Sub-folder 3: "238_locus" contains all the results/data for the "238-locus" dataset.
238_loci/238_alignments/238_alignments.zip is a zip folder containing individual files for each locus alignment.
238_loci/238_alignments/238_concatenated.nex is a concatenated alignment file of all 238 loci, in nexus format.
238_loci/238_alignments/238_partitions.txt is a partitions file that can be used in conjunction with the concatenated alignment file.

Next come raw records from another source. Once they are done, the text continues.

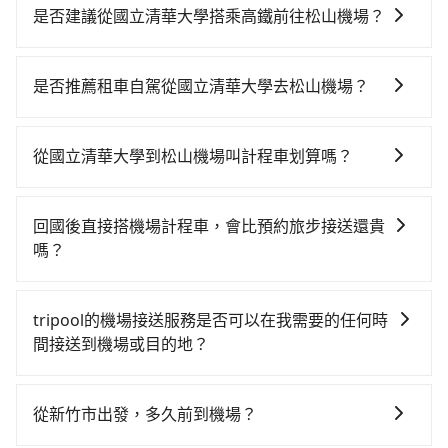
是否建議從國立清華大學搭乘高鐵前往松山機場？
若要從國立清華大學搭高鐵前往松山機場，高鐵較貴、
費時、轉車麻煩！從最早06:36一直到23:27，新竹-台北
是否推薦租車自駕從國立清華大學去松山機場？
一天最多有63班次高鐵可搭乘。假設從國立清華大學 (新
如果你有台灣駕照且對自己駕駛技術有信心，且在車上
竹市東區) 前往最靠近的新竹高鐵站，叫一輛計程車花費
時不需要閉目養神（因為要自己開車），在北北基桃竹
約400元、車程約26分鐘。抵達高鐵站後，步行進站、
從國立清華大學到松山機場叫計程車划算嗎？
有提供甲地乙還的iRent應該適合你。註冊完iRent的
現場購票並於月台排隊的時間約15分鐘，再乘坐31~36
如選擇小黃直達，在新竹可以透過app叫車的有55688台
app後，可以每小時$115~205（平假日與車型而有不
分鐘（平均34分）的高鐵從新竹站前往台北高鐵站，每
灣大車隊、Uber、Line Taxi、Yoxi等，如果在路邊攔不
同）承租小轎車，每公里再額外加收$3.2，從國立清華
人票價290元，再用15分鐘出站、等待車站前排班的計
回國後直接搭機場計程車，會比預約旅步接送還貴
到車，也可考慮打電話至國立清華大學附近的計程車
大學到松山機場的花費預估為$600~800，雖已將eTag
程車，搭上小黃後約花17分鐘、車費300元後，抵達松
嗎？
隊，如金立衛星車隊、皇家789計程車、佳富車行等叫車
和可能的每小時40元路邊停車費用預估進去，但額外的
山機場 (台北市松山區) 的目的地。全程加上轉車時間共1
這取決於您的目的地和搭乘的時間。在某些情況下，搭
看看。依照里程跳錶計算，價格約為2,145~2,600元間，
汽車保險與可能的罰單都需自付。再者，和運的iRent只
小時47分鐘，假設3位同行，高鐵加轉乘之平均每人花費
乘機場計程車可能比預約旅步接送更貴，特別是在旅遊
但如改預約tripool可省高達$1,200。綜合以上，無論在
提供最基本的車型，如Toyota Yaris、Prius C、Vios這
tripool的機場接送服務是否可以在我需要的任何時
為520元。但如果全程使用tripool並到府專車接送，則
旺季、連續假期或尖峰時間。因為機場計程車可能會加
價格或服務品質上，tripool都是你從國立清華大學到松
類乘坐體驗較差的車款，如果人數超過四位，更是沒有
間接送到機場或目的地？
每人平均花費約470元，費時1小時9分鐘。選擇搭乘高
收額外的附加費用。再加上如果您需要在行程中多次轉
山機場的最佳選擇。
較大的七人座或九人座可供選擇，而且無人租車最令人
鐵而不預約包車，不僅每人至少額外負擔50元車資，而
沒問題！只要您在旅步的官網或APP上預定機場接送服
移或停留，搭乘機場計程車的費用可能會更高。因此，
詬病的就是車況，打開車門才發現仍有上一組乘客遺留
且更會額外浪費38分鐘在轉乘與等車上，現在還不馬上
務，我們就會在您指定的時間派遣司機前往服務。在用
預約旅步接送可能是一個更經濟實惠的選擇。
從新竹市出發，多久前到機場？
的垃圾或者撞凹的車門仍未被修理，每一次租車都好像
來預約tripool！如果你僅有兩位乘車，也可參考tripool
車前一晚的20:00，我們也會提供您服務司機和車輛的資
在開樂透一樣。另外，偶爾也會遇到明明已經預約了時
的拼車共乘服務，最多可再節省50%的交通費用。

238_loci/238_alignments/238_trees/238_ASTRAL.tre is the tree file for the ASTRAL tree.
238_loci/238_alignments/238_trees/238_genetrees.tre is a single file that contains all 238 gene trees.
238_loci/238_alignments/238_trees/238_genetrees.zip is a zip folder containing individual files for each gene tree.
script.txt: A text file with select code used in the bioinformatics pipeline.
Naming conventions:
For ingroup specimens, the naming convention is as follows: MEN (for Mentzelia), followed by the first three letters of the specific epithet, followed by the voucher number. For example, MENALB912 refers to Mentzelia albescens 912. If there are two species that share the same first three letters, a 2 is added to whichever species comes second alphabetically. For example, MENARG4156 refers to Mentzelia argillicola 4156, and MENARG24145 refers to Mentzelia argillosa 4145.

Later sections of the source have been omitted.